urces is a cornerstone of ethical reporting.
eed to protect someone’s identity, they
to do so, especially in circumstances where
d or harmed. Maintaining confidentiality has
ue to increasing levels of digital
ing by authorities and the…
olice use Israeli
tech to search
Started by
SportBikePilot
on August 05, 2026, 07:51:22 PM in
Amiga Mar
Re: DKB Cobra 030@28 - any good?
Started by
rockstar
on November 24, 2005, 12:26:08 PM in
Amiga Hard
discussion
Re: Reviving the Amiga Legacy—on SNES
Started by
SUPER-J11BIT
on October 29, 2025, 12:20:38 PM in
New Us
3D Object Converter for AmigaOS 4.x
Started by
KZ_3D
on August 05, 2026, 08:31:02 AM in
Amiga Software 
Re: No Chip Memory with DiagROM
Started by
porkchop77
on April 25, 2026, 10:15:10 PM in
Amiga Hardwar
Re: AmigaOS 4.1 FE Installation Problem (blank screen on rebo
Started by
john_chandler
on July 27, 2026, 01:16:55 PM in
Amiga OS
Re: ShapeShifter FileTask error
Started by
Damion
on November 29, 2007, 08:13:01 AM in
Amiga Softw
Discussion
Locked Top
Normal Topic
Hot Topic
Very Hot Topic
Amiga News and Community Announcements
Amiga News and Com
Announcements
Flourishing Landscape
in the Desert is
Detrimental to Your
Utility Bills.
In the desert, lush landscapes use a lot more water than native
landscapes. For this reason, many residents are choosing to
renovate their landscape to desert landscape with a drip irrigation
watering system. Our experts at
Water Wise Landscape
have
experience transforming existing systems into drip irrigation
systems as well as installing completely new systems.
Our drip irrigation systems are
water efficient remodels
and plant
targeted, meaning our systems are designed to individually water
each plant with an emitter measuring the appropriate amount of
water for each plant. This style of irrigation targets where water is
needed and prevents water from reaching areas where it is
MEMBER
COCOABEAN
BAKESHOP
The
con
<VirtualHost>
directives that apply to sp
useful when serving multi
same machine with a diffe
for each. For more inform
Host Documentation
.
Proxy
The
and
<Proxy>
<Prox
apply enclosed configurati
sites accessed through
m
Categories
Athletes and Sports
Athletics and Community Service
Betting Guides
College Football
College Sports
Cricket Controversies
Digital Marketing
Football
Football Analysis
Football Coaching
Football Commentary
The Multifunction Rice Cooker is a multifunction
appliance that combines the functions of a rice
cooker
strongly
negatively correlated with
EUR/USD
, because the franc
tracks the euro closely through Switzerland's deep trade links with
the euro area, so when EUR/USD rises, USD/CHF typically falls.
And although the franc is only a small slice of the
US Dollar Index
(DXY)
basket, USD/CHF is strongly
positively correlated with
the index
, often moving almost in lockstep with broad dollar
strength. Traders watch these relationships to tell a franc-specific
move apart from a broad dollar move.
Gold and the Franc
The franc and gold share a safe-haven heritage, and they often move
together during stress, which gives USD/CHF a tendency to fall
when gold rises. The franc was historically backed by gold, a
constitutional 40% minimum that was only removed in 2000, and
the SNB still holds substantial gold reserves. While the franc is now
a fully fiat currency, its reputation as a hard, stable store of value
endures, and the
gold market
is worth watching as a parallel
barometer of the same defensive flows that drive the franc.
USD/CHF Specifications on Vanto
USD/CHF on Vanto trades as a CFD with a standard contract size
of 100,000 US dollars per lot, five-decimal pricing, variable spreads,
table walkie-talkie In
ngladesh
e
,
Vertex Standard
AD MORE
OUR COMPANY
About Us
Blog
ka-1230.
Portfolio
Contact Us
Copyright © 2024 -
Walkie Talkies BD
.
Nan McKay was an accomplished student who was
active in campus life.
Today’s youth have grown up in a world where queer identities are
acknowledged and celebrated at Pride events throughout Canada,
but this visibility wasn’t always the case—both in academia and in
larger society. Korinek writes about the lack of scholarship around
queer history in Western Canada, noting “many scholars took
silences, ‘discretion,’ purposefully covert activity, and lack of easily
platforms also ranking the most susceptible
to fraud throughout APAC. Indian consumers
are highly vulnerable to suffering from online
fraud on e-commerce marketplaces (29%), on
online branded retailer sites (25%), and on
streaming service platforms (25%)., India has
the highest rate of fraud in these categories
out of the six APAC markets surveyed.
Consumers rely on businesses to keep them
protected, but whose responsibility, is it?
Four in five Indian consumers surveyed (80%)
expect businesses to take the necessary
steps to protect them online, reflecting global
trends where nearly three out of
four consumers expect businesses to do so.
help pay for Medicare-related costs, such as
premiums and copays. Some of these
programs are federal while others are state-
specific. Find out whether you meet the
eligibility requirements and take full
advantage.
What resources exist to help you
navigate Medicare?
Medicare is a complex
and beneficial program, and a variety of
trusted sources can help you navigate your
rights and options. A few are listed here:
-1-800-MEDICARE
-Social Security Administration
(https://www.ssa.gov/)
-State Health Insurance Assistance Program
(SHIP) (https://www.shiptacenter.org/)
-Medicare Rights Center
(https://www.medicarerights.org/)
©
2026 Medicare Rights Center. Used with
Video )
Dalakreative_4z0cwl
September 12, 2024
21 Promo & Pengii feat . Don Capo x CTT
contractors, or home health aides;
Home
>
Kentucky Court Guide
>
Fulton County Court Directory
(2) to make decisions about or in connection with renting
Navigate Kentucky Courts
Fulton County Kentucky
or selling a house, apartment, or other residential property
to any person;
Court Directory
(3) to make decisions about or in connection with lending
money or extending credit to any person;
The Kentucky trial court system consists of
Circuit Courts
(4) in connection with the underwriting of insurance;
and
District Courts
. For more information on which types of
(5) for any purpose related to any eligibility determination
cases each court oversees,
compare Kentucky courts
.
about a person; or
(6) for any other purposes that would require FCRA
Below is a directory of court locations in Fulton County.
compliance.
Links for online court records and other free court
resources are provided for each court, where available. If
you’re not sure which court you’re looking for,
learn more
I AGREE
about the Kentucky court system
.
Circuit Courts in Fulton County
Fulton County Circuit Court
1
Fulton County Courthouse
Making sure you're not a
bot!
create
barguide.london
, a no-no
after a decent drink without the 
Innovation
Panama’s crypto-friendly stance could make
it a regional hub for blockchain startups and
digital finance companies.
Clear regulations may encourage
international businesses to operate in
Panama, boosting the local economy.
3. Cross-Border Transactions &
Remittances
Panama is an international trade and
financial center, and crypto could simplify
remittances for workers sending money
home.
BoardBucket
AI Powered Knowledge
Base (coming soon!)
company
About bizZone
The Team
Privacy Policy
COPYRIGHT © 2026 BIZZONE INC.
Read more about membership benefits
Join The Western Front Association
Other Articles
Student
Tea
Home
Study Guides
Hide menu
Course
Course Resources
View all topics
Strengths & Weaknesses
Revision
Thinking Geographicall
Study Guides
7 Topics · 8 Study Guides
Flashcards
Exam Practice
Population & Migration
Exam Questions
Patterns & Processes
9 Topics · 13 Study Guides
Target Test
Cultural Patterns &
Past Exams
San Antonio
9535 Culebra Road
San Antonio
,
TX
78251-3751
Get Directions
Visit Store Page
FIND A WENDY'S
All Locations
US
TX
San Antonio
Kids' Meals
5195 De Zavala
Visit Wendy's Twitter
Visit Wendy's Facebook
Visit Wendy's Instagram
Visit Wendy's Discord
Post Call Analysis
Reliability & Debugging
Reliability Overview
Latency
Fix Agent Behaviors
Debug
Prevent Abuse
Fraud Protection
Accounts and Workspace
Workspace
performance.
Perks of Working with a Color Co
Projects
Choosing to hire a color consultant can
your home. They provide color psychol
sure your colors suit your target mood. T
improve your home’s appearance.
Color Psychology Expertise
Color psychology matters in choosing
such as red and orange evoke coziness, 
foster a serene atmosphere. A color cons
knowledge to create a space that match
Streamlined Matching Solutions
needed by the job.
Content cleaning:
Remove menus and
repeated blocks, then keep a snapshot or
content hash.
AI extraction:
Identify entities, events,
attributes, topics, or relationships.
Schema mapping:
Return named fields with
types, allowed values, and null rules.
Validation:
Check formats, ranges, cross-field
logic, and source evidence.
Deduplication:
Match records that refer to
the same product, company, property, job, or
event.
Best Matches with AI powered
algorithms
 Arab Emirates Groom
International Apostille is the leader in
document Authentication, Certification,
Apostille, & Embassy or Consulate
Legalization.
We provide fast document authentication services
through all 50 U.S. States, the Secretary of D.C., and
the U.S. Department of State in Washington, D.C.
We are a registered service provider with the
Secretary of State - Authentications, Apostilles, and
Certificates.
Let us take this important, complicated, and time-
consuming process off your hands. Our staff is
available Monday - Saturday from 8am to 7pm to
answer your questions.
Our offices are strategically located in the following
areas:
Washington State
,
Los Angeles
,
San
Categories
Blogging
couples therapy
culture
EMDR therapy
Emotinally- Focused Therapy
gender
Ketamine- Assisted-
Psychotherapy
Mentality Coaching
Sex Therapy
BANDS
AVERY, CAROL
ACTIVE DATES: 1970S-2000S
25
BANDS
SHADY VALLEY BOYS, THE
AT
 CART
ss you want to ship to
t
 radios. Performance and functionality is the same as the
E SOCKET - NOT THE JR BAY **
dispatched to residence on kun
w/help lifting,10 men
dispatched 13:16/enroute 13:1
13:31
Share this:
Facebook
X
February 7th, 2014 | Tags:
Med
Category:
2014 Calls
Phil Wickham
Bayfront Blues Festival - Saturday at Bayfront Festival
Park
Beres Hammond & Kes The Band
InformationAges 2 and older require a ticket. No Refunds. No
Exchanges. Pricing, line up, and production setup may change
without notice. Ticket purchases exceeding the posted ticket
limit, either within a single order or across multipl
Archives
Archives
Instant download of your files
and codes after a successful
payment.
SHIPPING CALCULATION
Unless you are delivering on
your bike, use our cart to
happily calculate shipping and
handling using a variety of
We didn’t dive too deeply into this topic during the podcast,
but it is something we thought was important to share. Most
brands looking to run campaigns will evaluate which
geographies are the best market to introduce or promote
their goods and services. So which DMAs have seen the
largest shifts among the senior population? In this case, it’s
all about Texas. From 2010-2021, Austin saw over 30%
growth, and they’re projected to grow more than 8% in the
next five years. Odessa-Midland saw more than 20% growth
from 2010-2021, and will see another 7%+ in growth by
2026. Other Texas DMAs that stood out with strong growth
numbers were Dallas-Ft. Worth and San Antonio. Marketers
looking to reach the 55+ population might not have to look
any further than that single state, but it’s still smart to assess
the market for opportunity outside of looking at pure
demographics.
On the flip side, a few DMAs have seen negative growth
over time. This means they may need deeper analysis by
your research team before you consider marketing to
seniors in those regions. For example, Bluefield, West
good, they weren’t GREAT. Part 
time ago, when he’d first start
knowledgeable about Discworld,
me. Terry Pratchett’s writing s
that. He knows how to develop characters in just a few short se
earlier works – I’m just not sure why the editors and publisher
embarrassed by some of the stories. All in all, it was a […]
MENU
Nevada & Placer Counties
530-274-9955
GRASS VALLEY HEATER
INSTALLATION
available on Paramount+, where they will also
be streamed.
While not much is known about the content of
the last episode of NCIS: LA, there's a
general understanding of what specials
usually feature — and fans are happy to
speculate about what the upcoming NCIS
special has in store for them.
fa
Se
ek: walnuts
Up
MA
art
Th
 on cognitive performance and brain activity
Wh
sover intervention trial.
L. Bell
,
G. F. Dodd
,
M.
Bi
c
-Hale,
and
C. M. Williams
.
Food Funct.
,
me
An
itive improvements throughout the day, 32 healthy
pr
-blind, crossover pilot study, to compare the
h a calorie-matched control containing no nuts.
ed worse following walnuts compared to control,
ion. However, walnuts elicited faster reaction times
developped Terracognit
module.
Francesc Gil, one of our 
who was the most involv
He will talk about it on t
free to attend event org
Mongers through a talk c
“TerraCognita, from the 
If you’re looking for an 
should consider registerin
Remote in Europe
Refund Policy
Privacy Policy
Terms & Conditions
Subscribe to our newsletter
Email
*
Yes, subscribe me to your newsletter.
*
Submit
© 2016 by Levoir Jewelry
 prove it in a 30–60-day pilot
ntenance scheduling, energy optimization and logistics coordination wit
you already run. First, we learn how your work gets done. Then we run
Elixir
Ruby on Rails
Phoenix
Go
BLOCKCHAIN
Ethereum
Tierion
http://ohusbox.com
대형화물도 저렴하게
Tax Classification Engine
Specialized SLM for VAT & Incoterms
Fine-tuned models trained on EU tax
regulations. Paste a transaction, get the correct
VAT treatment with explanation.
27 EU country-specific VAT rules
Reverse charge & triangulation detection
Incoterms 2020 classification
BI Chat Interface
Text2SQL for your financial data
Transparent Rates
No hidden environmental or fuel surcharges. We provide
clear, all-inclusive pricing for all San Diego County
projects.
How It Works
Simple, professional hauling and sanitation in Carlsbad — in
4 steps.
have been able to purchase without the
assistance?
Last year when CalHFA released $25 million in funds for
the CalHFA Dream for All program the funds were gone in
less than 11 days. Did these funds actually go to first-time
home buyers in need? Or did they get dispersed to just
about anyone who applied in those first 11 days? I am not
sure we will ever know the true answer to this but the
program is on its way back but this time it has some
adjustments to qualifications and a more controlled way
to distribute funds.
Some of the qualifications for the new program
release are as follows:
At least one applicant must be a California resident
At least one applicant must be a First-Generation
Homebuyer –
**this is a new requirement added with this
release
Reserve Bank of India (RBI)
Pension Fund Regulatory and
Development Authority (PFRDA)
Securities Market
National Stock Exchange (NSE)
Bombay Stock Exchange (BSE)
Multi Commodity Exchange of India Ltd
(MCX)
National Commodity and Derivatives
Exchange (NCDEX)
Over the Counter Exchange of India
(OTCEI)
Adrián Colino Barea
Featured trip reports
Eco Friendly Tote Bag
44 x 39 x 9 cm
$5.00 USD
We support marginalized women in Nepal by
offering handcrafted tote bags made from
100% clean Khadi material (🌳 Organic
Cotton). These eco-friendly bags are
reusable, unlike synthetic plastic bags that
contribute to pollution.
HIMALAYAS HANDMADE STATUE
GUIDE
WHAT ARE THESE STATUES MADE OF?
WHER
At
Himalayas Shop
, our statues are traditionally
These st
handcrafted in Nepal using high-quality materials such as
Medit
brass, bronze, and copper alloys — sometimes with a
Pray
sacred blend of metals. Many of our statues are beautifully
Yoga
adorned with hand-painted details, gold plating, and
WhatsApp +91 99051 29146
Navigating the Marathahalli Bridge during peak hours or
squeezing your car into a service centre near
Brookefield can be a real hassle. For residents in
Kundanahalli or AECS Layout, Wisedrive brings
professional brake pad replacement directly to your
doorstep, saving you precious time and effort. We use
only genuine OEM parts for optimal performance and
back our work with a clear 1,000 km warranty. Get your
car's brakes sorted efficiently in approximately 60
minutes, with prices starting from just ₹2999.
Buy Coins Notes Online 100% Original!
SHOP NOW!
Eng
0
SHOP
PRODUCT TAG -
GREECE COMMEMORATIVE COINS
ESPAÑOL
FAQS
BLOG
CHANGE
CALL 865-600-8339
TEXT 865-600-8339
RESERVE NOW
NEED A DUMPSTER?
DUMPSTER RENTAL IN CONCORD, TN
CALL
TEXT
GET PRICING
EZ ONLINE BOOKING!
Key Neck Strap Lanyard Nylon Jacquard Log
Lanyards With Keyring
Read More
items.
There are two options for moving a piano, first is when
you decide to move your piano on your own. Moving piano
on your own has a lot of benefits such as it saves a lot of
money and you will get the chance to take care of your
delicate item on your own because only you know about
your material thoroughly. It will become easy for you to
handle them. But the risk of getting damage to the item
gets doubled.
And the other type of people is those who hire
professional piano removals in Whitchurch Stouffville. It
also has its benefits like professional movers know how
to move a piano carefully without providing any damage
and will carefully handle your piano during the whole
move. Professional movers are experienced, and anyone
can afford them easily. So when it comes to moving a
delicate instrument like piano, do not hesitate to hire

▬▬▬▬▬▬▬▬▬▬

### Assignment
Select, from the listing, all lines that include the word "bags".

### Exercise result
offering handcrafted tote bags made from
Cotton). These eco-friendly bags are
reusable, unlike synthetic plastic bags that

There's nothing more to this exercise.